» Task instructions
Write out every line below with no difference at all.

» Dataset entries

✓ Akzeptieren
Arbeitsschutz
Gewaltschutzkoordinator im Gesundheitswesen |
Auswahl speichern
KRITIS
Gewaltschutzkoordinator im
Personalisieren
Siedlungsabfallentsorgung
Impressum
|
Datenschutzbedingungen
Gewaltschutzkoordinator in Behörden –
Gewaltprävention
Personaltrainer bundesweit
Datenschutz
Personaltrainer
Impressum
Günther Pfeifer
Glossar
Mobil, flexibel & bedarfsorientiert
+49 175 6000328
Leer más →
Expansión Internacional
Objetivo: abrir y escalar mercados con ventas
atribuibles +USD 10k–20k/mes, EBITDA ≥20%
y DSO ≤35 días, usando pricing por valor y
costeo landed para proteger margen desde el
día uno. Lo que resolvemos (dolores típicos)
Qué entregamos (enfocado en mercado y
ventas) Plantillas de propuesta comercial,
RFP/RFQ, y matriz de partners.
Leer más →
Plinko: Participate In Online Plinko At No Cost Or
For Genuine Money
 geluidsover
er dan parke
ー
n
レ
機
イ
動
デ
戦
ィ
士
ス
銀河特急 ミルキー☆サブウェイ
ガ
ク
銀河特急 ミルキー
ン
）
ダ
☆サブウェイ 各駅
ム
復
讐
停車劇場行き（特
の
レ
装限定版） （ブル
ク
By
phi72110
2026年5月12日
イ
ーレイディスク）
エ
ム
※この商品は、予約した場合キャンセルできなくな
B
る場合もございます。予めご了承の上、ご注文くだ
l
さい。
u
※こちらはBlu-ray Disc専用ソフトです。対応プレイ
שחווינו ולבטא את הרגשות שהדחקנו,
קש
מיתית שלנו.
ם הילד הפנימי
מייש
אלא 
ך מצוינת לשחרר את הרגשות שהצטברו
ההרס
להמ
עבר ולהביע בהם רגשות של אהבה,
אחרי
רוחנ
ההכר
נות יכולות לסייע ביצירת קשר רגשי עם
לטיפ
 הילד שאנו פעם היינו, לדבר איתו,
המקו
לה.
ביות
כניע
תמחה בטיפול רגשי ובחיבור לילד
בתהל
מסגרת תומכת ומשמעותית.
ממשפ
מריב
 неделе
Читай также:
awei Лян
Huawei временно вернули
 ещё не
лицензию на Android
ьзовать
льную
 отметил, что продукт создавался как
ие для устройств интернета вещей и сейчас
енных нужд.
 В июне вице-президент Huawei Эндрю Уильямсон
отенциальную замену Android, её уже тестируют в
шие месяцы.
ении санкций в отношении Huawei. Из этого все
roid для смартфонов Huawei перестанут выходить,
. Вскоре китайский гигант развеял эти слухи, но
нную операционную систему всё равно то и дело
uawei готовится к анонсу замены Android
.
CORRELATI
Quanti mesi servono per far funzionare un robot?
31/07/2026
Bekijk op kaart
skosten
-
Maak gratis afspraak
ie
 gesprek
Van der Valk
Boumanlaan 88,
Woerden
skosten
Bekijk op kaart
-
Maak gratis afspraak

» Expected answer
✓ Akzeptieren
Arbeitsschutz
Gewaltschutzkoordinator im Gesundheitswesen |
Auswahl speichern
KRITIS
Gewaltschutzkoordinator im
Personalisieren
Siedlungsabfallentsorgung
Impressum
|
Datenschutzbedingungen
Gewaltschutzkoordinator in Behörden –
Gewaltprävention
Personaltrainer bundesweit
Datenschutz
Personaltrainer
Impressum
Günther Pfeifer
Glossar
Mobil, flexibel & bedarfsorientiert
+49 175 6000328
Leer más →
Expansión Internacional
Objetivo: abrir y escalar mercados con ventas
atribuibles +USD 10k–20k/mes, EBITDA ≥20%
y DSO ≤35 días, usando pricing por valor y
costeo landed para proteger margen desde el
día uno. Lo que resolvemos (dolores típicos)
Qué entregamos (enfocado en mercado y
ventas) Plantillas de propuesta comercial,
RFP/RFQ, y matriz de partners.
Leer más →
Plinko: Participate In Online Plinko At No Cost Or
For Genuine Money
 geluidsover
er dan parke
ー
n
レ
機
イ
動
デ
戦
ィ
士
ス
銀河特急 ミルキー☆サブウェイ
ガ
ク
銀河特急 ミルキー
ン
）
ダ
☆サブウェイ 各駅
ム
復
讐
停車劇場行き（特
の
レ
装限定版） （ブル
ク
By
phi72110
2026年5月12日
イ
ーレイディスク）
エ
ム
※この商品は、予約した場合キャンセルできなくな
B
る場合もございます。予めご了承の上、ご注文くだ
l
さい。
u
※こちらはBlu-ray Disc専用ソフトです。対応プレイ
שחווינו ולבטא את הרגשות שהדחקנו,
קש
מיתית שלנו.
ם הילד הפנימי
מייש
אלא 
ך מצוינת לשחרר את הרגשות שהצטברו
ההרס
להמ
עבר ולהביע בהם רגשות של אהבה,
אחרי
רוחנ
ההכר
נות יכולות לסייע ביצירת קשר רגשי עם
לטיפ
 הילד שאנו פעם היינו, לדבר איתו,
המקו
לה.
ביות
כניע
תמחה בטיפול רגשי ובחיבור לילד
בתהל
מסגרת תומכת ומשמעותית.
ממשפ
מריב
 неделе
Читай также:
awei Лян
Huawei временно вернули
 ещё не
лицензию на Android
ьзовать
льную
 отметил, что продукт создавался как
ие для устройств интернета вещей и сейчас
енных нужд.
 В июне вице-президент Huawei Эндрю Уильямсон
отенциальную замену Android, её уже тестируют в
шие месяцы.
ении санкций в отношении Huawei. Из этого все
roid для смартфонов Huawei перестанут выходить,
. Вскоре китайский гигант развеял эти слухи, но
нную операционную систему всё равно то и дело
uawei готовится к анонсу замены Android
.
CORRELATI
Quanti mesi servono per far funzionare un robot?
31/07/2026
Bekijk op kaart
skosten
-
Maak gratis afspraak
ie
 gesprek
Van der Valk
Boumanlaan 88,
Woerden
skosten
Bekijk op kaart
-
Maak gratis afspraak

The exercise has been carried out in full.